Review
Evocative images of specimen butterflies, their broken bodies permanently suspended in time and pinned in place, suffuse Colbert's inventively interconnected stories of fragile yet defiant people whose lives immutably sway in a limbo between uncertainty and endurance. From Oahu's jade green hills and Honolulu's faded glamour to the psychological confinement of the Midwest's open spaces, Colbert's vivid array of characters are mired in place and desperate for escape that, once attained, is ephemeral and disappointing. Throughout, their stories of abandonment, betrayal, ambition, desire, loneliness, and redemption unfold through a series of odd coincidences. A teenage runaway moves in with the best friend of a missing-and-presumed-dead drug addict.
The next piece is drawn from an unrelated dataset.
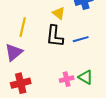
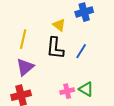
blue line: (81, 39) -> (81, 51), turned -42
purple triangle: (14, 52) -> (25, 67), moved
The missing addict's grieving mother, once the best friend's lover, becomes a recluse, and unwittingly lures yet another addict's child to her death. Yet despite the oppressive, almost sinister, circumstances of their entangled lives, Colbert's incandescent protagonists manage to find a sliver of salvation, a glimmer of grace, through the timeless act of simply reaching out to another human being.--Carol Haggas, Copyright 2007. --Booklist
About the Author
Jaimee Wriston Colbert is also the author of
Climbing the God Tree (winner of the Willa Cather Award in Fiction, and
Sex, Salvation, and the Automobile (winner of the Zephyr Prize in Fiction). Her fiction has appeared in such journals as
TriQuarterly, Prairie Schooner, and
New Letters. Originally from Hawai'i, she now teaches at SUNY-Binghamton University.